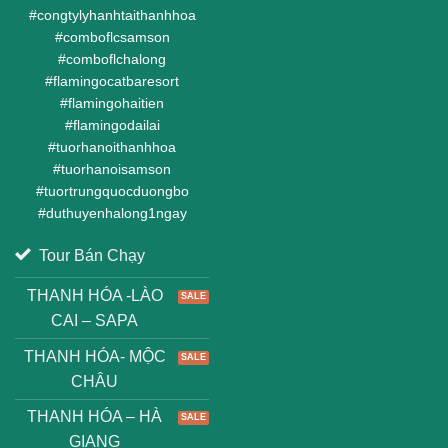
#
congtylyhanhtaithanhhoa
#
comboflcsamson
#
comboflchalong
#
flamingocatbaresort
#
flamingohaitien
#
flamingodailai
#
tuorhanoithanhhoa
#
tuorhanoisamson
#
tuortrungquocduongbo
#
duthuyenhalong1ngay
Tour Bán Chạy
THANH HÓA -LÀO
CAI – SAPA
THANH HÓA- MỘC
CHÂU
THANH HÓA – HÀ
GIANG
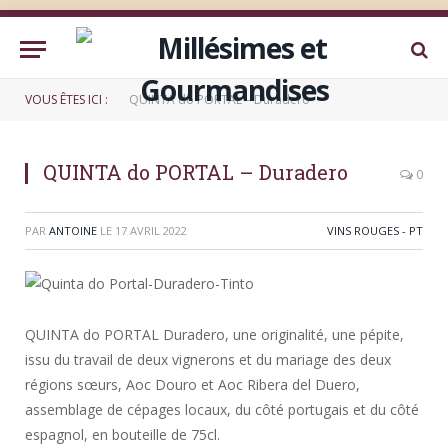
VOUS ÊTES ICI :
QUINTA do PORTAL – Duradero
QUINTA do PORTAL – Duradero
0
PAR
ANTOINE
LE
17 AVRIL 2022
VINS ROUGES - PT
QUINTA do PORTAL Duradero, une originalité, une pépite,
issu du travail de deux vignerons et du mariage des deux
régions sœurs, Aoc Douro et Aoc Ribera del Duero,
assemblage de cépages locaux, du côté portugais et du côté
espagnol, en bouteille de 75cl.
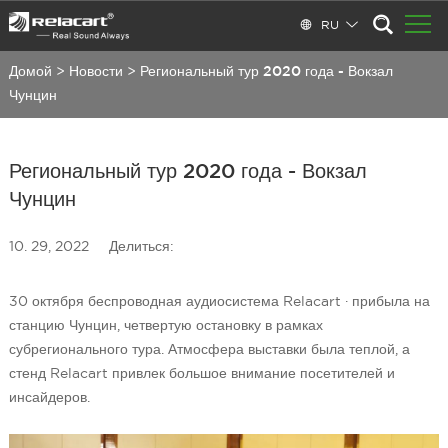
RU
Домой
>
Новости
>
Региональный тур 2020 года - Вокзал
Чунцин
Региональный тур 2020 года - Вокзал
Чунцин
10. 29, 2022
Делиться:
30 октября беспроводная аудиосистема Relacart · прибыла на
станцию Чунцин, четвертую остановку в рамках
субрегионального тура. Атмосфера выставки была теплой, а
стенд Relacart привлек большое внимание посетителей и
инсайдеров.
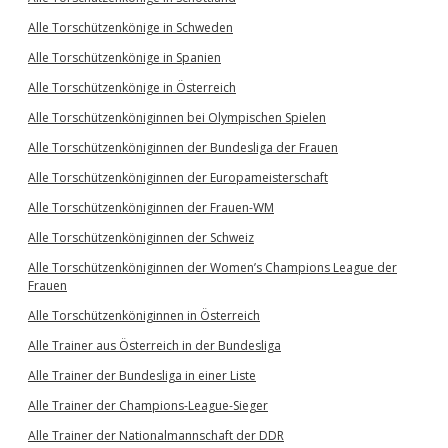
Alle Torschützenkönige in Schweden
Alle Torschützenkönige in Spanien
Alle Torschützenkönige in Österreich
Alle Torschützenköniginnen bei Olympischen Spielen
Alle Torschützenköniginnen der Bundesliga der Frauen
Alle Torschützenköniginnen der Europameisterschaft
Alle Torschützenköniginnen der Frauen-WM
Alle Torschützenköniginnen der Schweiz
Alle Torschützenköniginnen der Women’s Champions League der
Frauen
Alle Torschützenköniginnen in Österreich
Alle Trainer aus Österreich in der Bundesliga
Alle Trainer der Bundesliga in einer Liste
Alle Trainer der Champions-League-Sieger
Alle Trainer der Nationalmannschaft der DDR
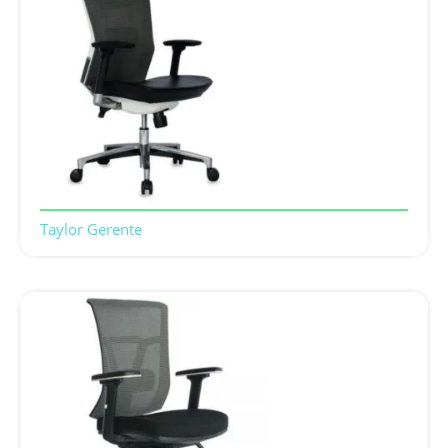
Taylor Gerente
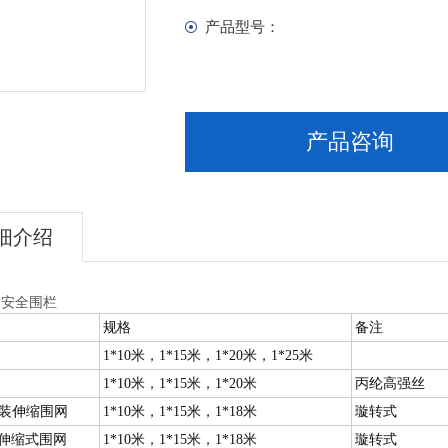
产品型号：
产品咨询
细介绍
钢安全围栏
规格
备注
1*10米，1*15米，1*20米，1*25米
1*10米，1*15米，1*20米
丙纶高强丝
装伸缩围网
1*10米，1*15米，1*18米
璇转式
装伸缩式围网
1*10米，1*15米，1*18米
璇转式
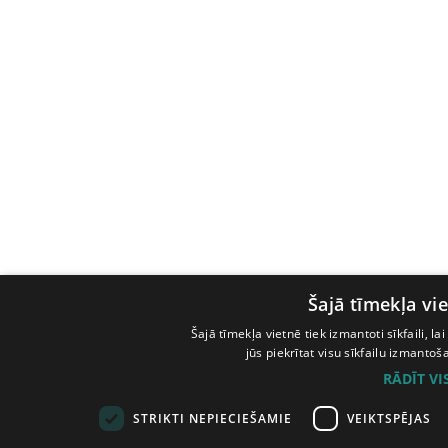
Šajā tīmekļa vie
Šajā tīmekļa vietnē tiek izmantoti sīkfaili, l
jūs piekrītat visu sīkfailu izmanto
RĀDĪT V
STRIKTI NEPIECIEŠAMIE
VEIKTSPĒJAS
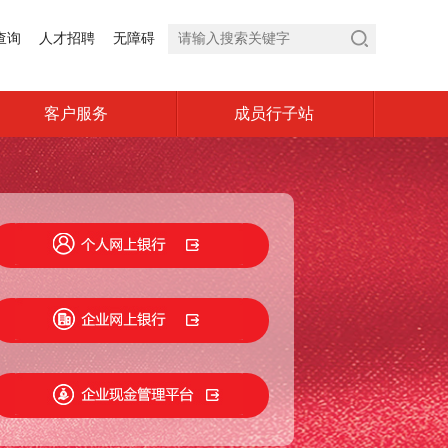
查询
人才招聘
无障碍
客户服务
成员行子站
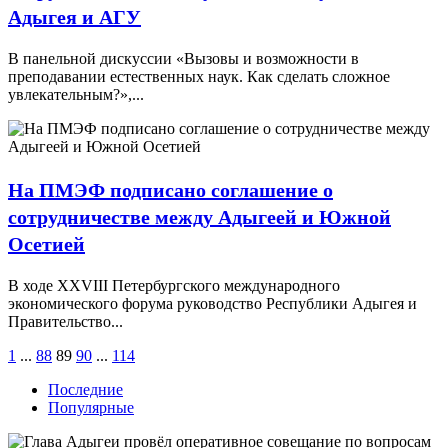
Адыгея и АГУ
В панельной дискуссии «Вызовы и возможности в
преподавании естественных наук. Как сделать сложное
увлекательным?»,...
На ПМЭФ подписано соглашение о
сотрудничестве между Адыгеей и Южной
Осетией
В ходе XXVIII Петербургского международного
экономического форума руководство Республики Адыгея и
Правительство...
1
...
88
89
90
...
114
Последние
Популярные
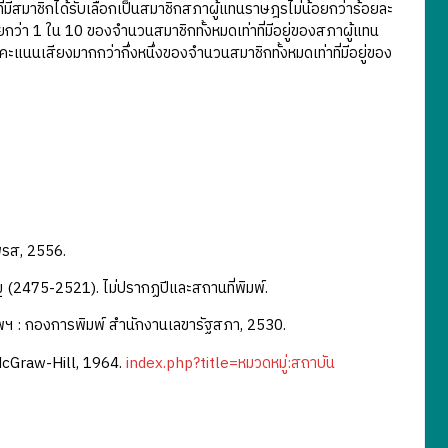
ีสมาชิกได้รับเลือกเป็นสมาชิกสภาผู้แทนราษฎรไม่น้อยกว่าร้อยละ
กว่า 1 ใน 10 ของจำนวนสมาชิกทั้งหมดเท่าที่มีอยู่ของสภาผู้แทน
แนนเสียงมากกว่ากึ่งหนึ่งของจำนวนสมาชิกทั้งหมดเท่าที่มีอยู่ของ
พรส, 2556.
(2475-2521). ไม่ปรากฏปีและสถานที่พิมพ์.
พฯ : กองการพิมพ์ สำนักงานเลขารัฐสภา, 2530.
McGraw-Hill, 1964.
index.php?title=หมวดหมู่:สถาบัน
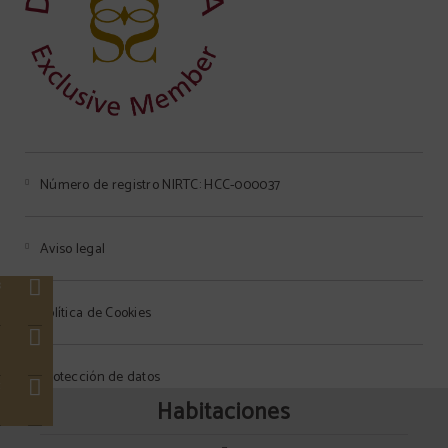
Número de registro NIRTC: HCC-000037
Aviso legal
3
s
Política de Cookies
e
Protección de datos
c
Habitaciones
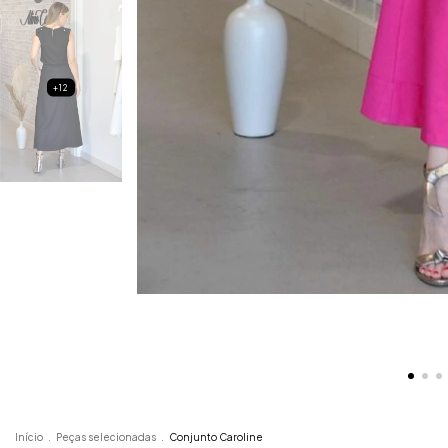
+12
Início
.
Peças selecionadas
.
Conjunto Caroline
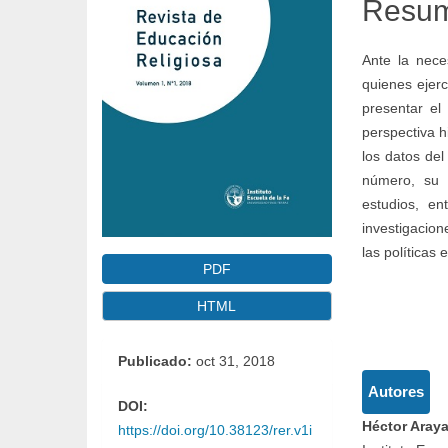
Resu
del
del
Ante la nece
quienes ejerc
artículo
artícul
presentar el
perspectiva h
los datos de
número, su 
estudios, en
investigacio
las políticas 
PDF
HTML
Detall
Publicado:
oct 31, 2018
Autores
del
DOI:
Héctor Araya
https://doi.org/10.38123/rer.v1i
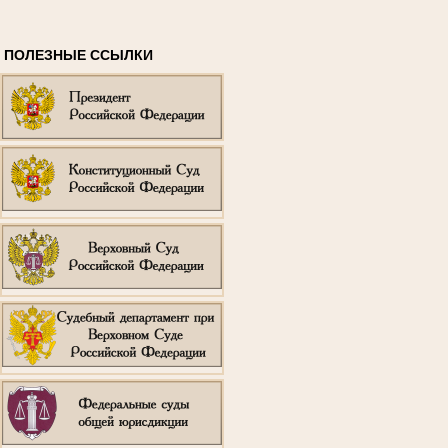
ПОЛЕЗНЫЕ ССЫЛКИ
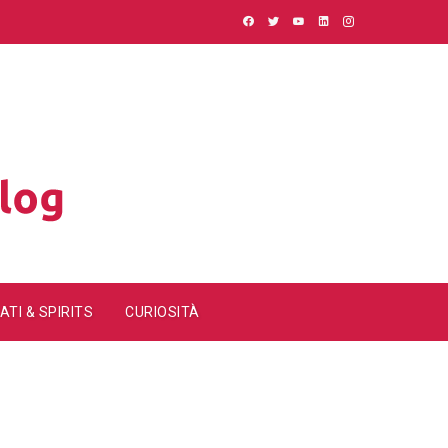
ATI & SPIRITS
CURIOSITÀ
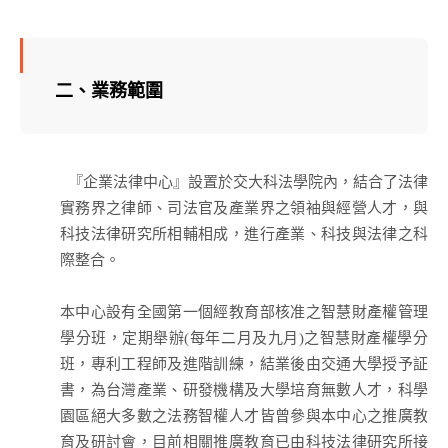
二、業務範圍
『企業法律中心』設置於交大科法學院內，結合了法律
實務界之律師、司法官及產業界之領袖與經營人才，與
科技法律研究所相輔相成，進行產業、科技與法律之科
際整合。
本中心設有全國第一個經教育部核准之智慧財產權管理
學分班，定期舉辦(每年二月及九月)之智慧財產權學分
班，專利工程師及進階訓練，結業後由交通大學授予証
書，為台灣產業、研發機構及大學培育無數人才，科學
園區絕大多數之法務智權人才皆曾參與本中心之推廣教
育及研討會，目前相關推廣教育已由科技法律研究所接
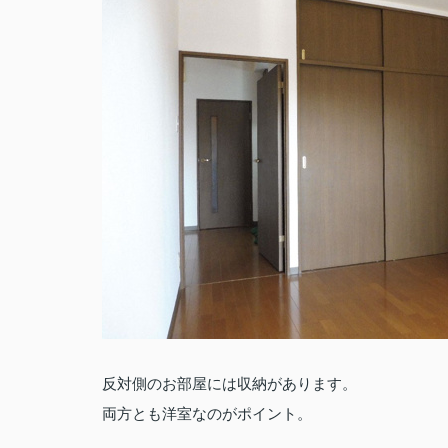
反対側のお部屋には収納があります。
両方とも洋室なのがポイント。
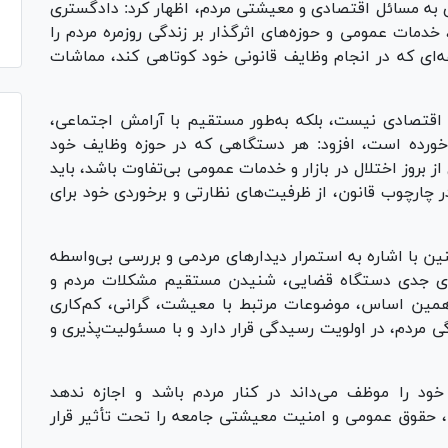
ه مسائل اقتصادی و معیشتی مردم، اظهار کرد: دادگستری
خدمات عمومی و حوزه‌های اثرگذار بر زندگی روزمره مردم را
عه‌ای که در انجام وظایف قانونی خود کوتاهی کند، مماشات
اقتصادی نیست، بلکه به‌طور مستقیم با آرامش اجتماعی،
ورده است، افزود: هر دستگاهی که در حوزه وظایف خود
بروز اختلال در بازار و خدمات عمومی بی‌تفاوت باشد، باید
 چارچوب قانون، از ظرفیت‌های نظارتی و برخوردی خود برای
 با اشاره به استمرار دیدارهای مردمی و بررسی بی‌واسطه
دهای جدی دستگاه قضایی، شنیدن مستقیم مشکلات مردم و
ر همین اساس، موضوعات مرتبط با معیشت، گرانی، کم‌کاری
ی مردم، در اولویت رسیدگی قرار دارد و با مسئولیت‌پذیری و
ود را موظف می‌داند در کنار مردم باشد و اجازه ندهد
، حقوق عمومی و امنیت معیشتی جامعه را تحت تأثیر قرار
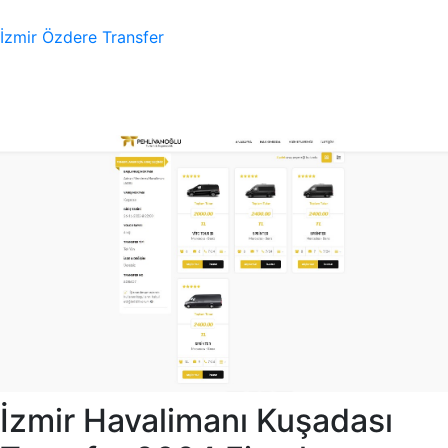
İzmir Özdere Transfer
İzmir Havalimanı Kuşadası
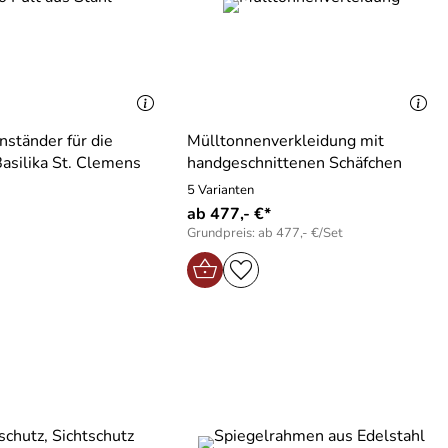
ständer für die
Mülltonnenverkleidung mit
Basilika St. Clemens
handgeschnittenen Schäfchen
5 Varianten
ab 477,- €*
Grundpreis: ab 477,- €/Set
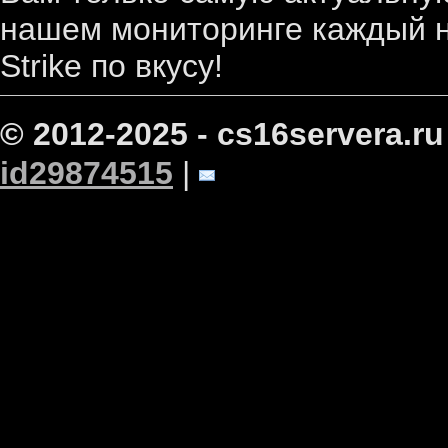
нашем мониторинге каждый н
Strike по вкусу!
© 2012-2025 - cs16servera.ru
id29874515
|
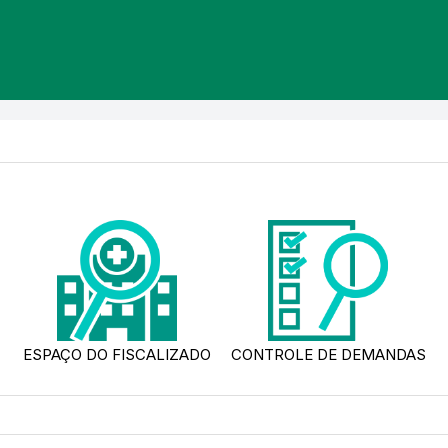
ESPAÇO DO FISCALIZADO
CONTROLE DE DEMANDAS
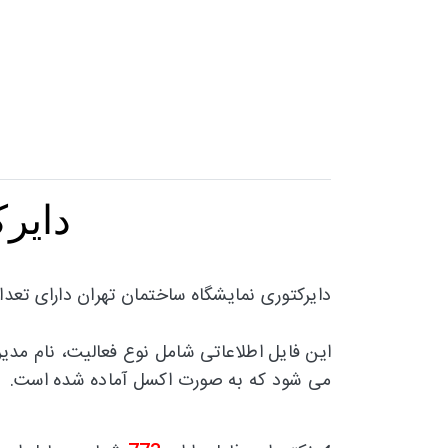
دایر
دایرکتوری نمایشگاه ساختمان تهران دارای تعدا
این فایل اطلاعاتی شامل نوع فعالیت، نام مدی
می شود که به
صورت اکسل آماده شده است.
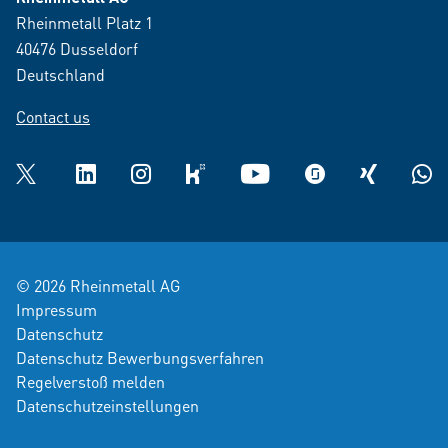
Rheinmetall Platz 1
40476 Dusseldorf
Deutschland
Contact us
Twitter
LinkedIn
Instagram
kununu
YouTube
glassdoor
XING
What
© 2026 Rheinmetall AG
Impressum
Datenschutz
Datenschutz Bewerbungsverfahren
Regelverstoß melden
Datenschutzeinstellungen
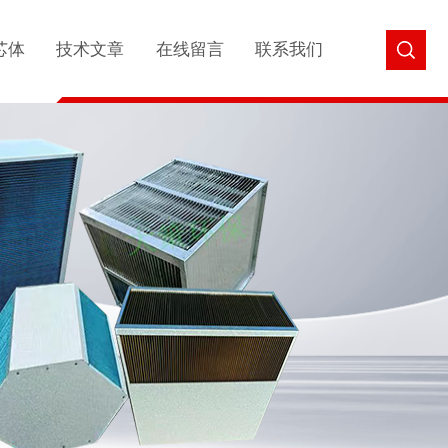
芯体
技术文章
在线留言
联系我们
* * *
### What you need to do
Considering only the data above, return the lines in which "Österreich" occurs.

### Task result
Alle Torschützenkönige in Österreich
Alle Torschützenköniginnen in Österreich
Alle Trainer aus Österreich in der Bundesliga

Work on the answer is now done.